Скоро Татьяна свернула направо, к Куйбышевскому заводу, а Гаврила Никонович, увидев, что к Зинаиде подошел Никита, приотстал и опять стал думать: «Ежели опоку спускали в яму и форму делали там, она должна была сохнуть долго. Там холод и сырость от бетона. Нам это не годится. И не дай бог, если какой угол не просохнет — взрывом разнесет весь цех…»

Вечером Татьяна успокоила, сказав, что формовку делали вверху, в прочной опоке на массивной платформе и лишь потом опускали в забетонированную яму.

— Я так и предполагал, дочка, — обрадованно сказал Гаврила Никонович. — А больше ничего не говорили?

— Рассказывали, что перед отливкой в цехе проводили генеральную репетицию.

— Это как же так? Ведь не театр!

— Проделали весь цикл заливки вхолостую. Ковши подводили к пустым печам. Как бы наполняли их расплавленной сталью, засекая время. Потом подвозили к формам и производили заливку. Опять засекали время. Так делали несколько раз, пока не достигли слаженности и четкости.

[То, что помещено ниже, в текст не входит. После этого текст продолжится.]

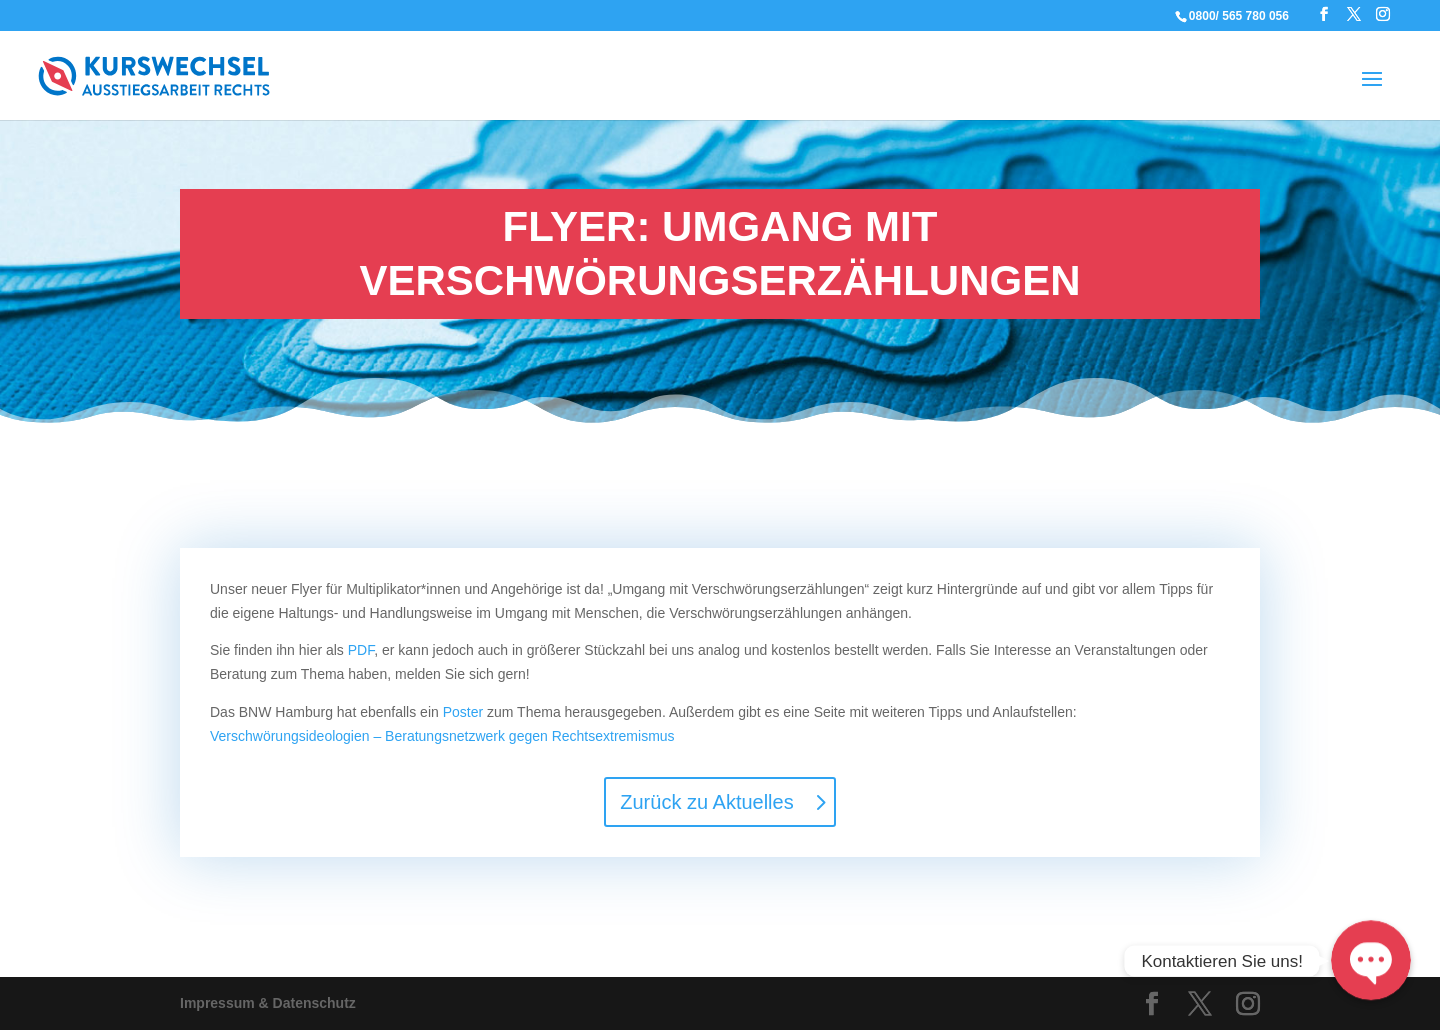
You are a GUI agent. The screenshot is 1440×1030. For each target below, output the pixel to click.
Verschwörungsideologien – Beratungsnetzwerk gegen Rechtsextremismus (442, 736)
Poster (463, 712)
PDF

— Вон как! — воскликнул Гаврила Никонович. — Ловко! А когда же они это делали?

— Ночью, когда в цеху никого не было.

— Смотри, как придумали, а! Пожалуй, и мы этак же сделаем. Спасибо тебе, дочка!..


Когда модельщики привезли в мартеновский огромные, похожие на театральную бутафорию, деревянные, хорошо отшлифованные части будущего шабота, Гаврила Никонович приказал плотникам готовить прочный настил под опоку из толстых брусьев. Настил клали на швеллерные балки и крепили толстыми болтами и скобами. Опоку тоже делали прочной.

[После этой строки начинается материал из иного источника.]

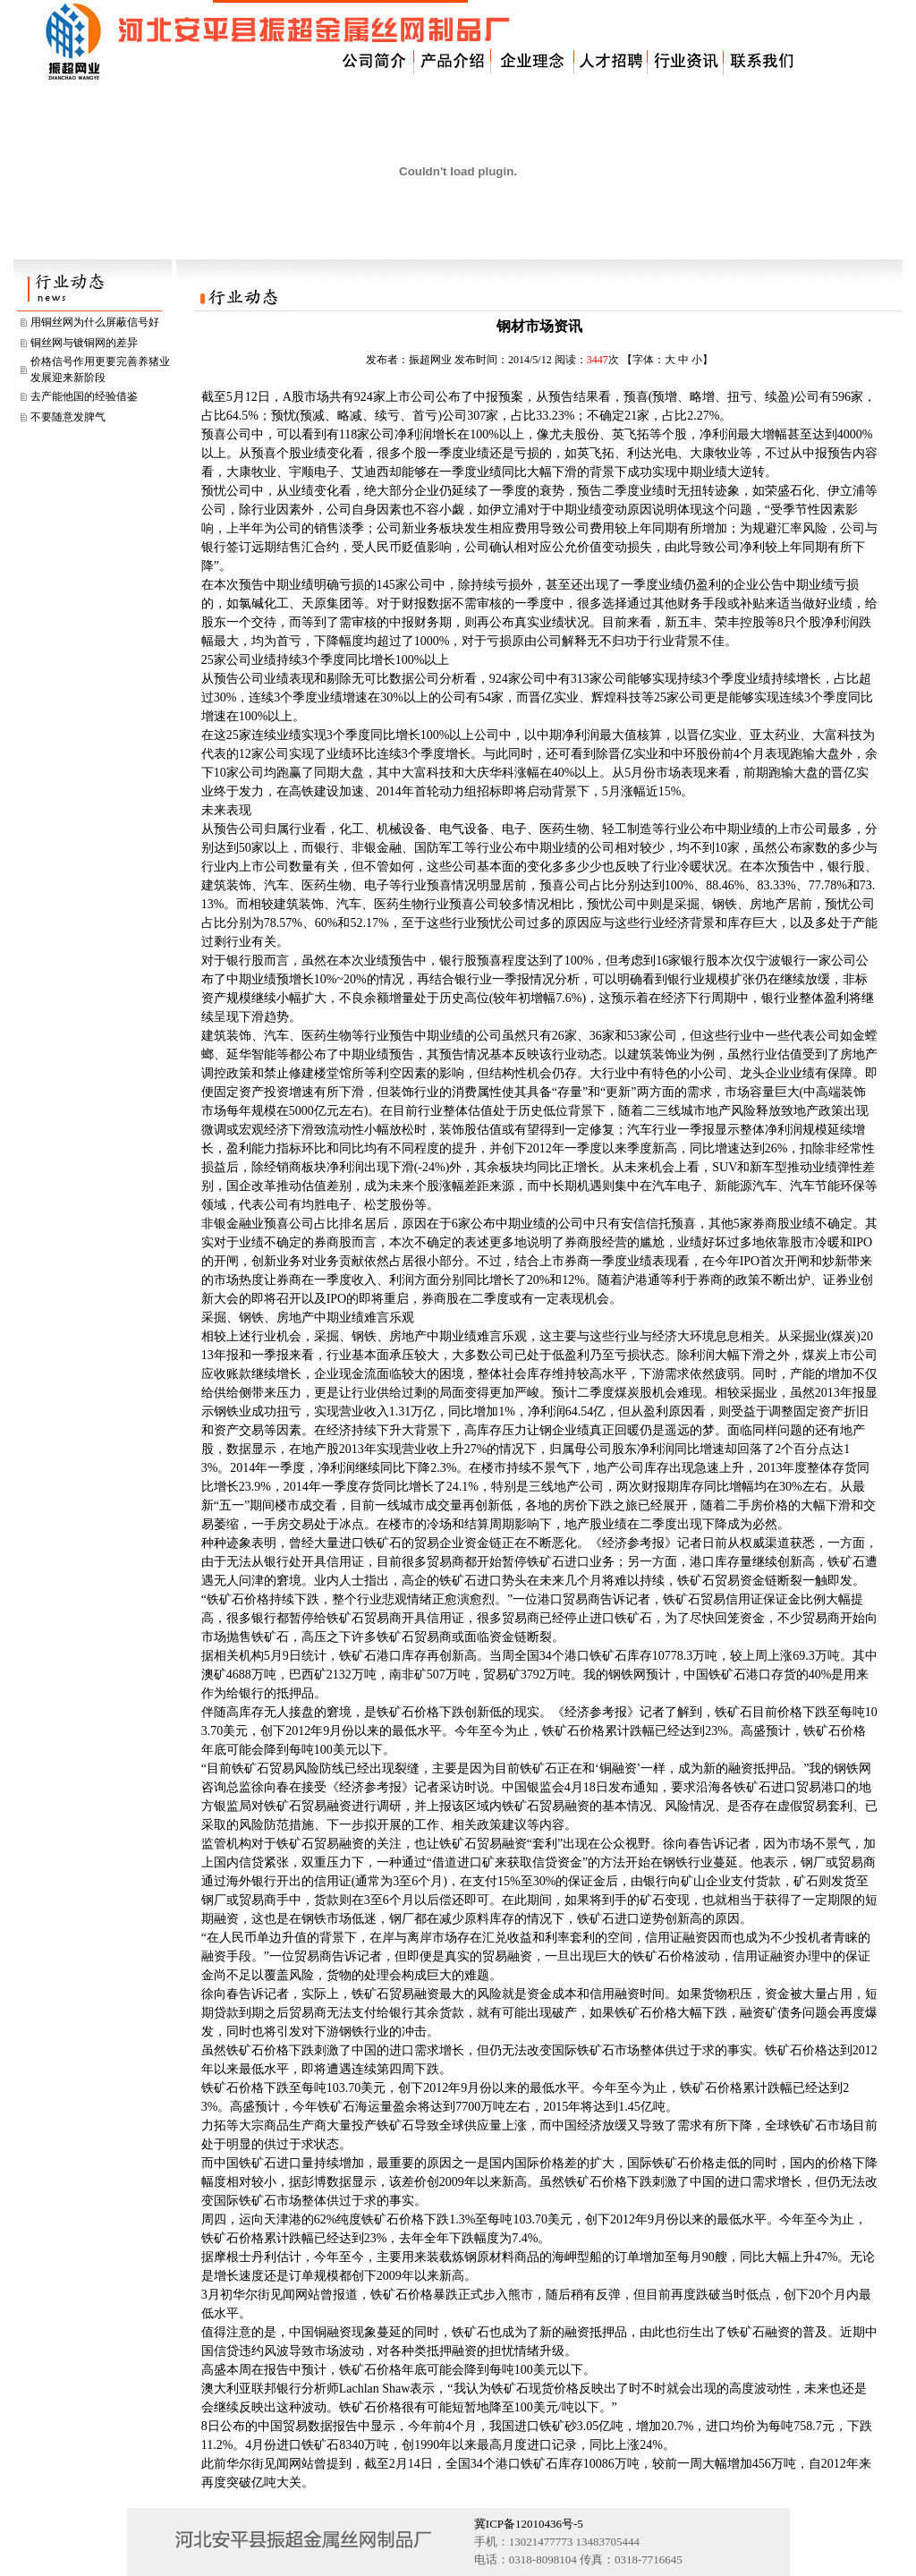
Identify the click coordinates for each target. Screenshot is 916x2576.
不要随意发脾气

Формовку производили самые опытные формовщики из хорошо подготовленной земли. Когда форма, закрепленная в опоке, просохла, опоку на массивном настиле (платформе) опустили на дно бетонной ямы. Клейменов сам проверил уровнем, хорошо ли легла опока, и приказал все пространство между стенками ямы и опокой засыпать сухим песком.

После этого он пришел к начальнику мартеновского цеха Утехину и тяжело уселся в деревянное кресло.

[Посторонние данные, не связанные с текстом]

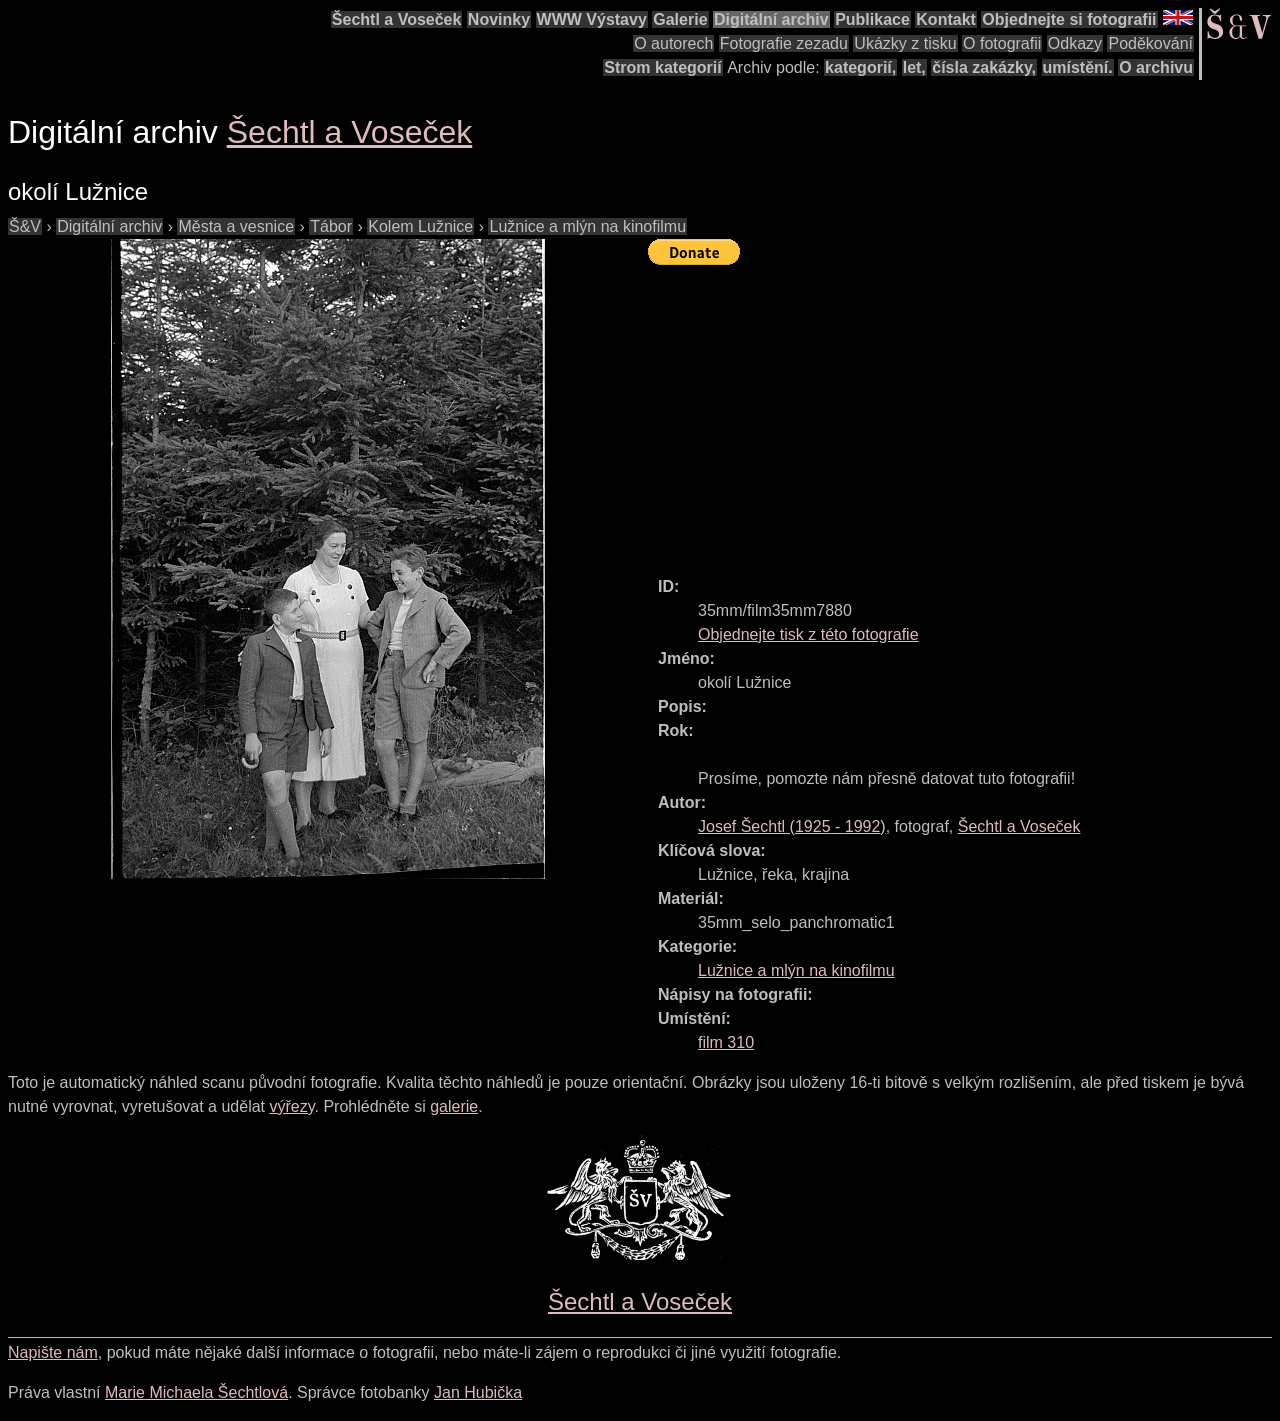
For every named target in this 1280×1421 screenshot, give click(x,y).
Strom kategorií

— Ну, Гаврила Никонович, вроде ты готов приступить к заливке? — спросил, приподняв над нарядами ершистую голову, приземистый Утехин.

— Пока не готов. Вначале надо провести репетицию.

Утехин сам когда-то был сталеваром, потом мастером. Заочно кончил институт и хорошо знал дело. Требование Клейменова было для него большой неожиданностью.

«Чудит Никонович», — подумал он, посматривая на мастера маленькими глазками, ероша и так стоящие торчком густые волосы.

— Надо, говорю, провести репетицию, — повторил свое требование Клейменов.

— Чай, мартеновский не театр, Гаврила Никонович. Зачем тебе репетиция?

— Мы же не блоки цилиндров отливать будем, а стопятидесятитонный шабот. Эта махина в твоем кабинете не уместится.

— Ты видал, Никитич, царь-колокол?

— Видал на картинках, а что?

— Он побольше твоего шабота весит. А его без всякой репетиции отливали.

— А ты почем знаешь? Ведь его отливали больше двухсот лет назад?

— Знать не знаю, а думаю, что без репетиции обошлись. Тогда и театров-то не было.

— Вот он и раскололся, — усмехнулся Клейменов. — А нам прочность нужна! По шаботу будет бить пятнадцатитонный молот.

— Ты же из стали, а не из меди отливать станешь!

— Вот потому-то и нужна репетиция. Тут не должно быть промашки. Нужно каждое движение по секундам рассчитать.

— Хронометраж хочешь?

— Во, во! Это самое. Инженер Щекин будет следить по секундомеру.

— Так, так… Ну что же, а когда думаешь репетировать?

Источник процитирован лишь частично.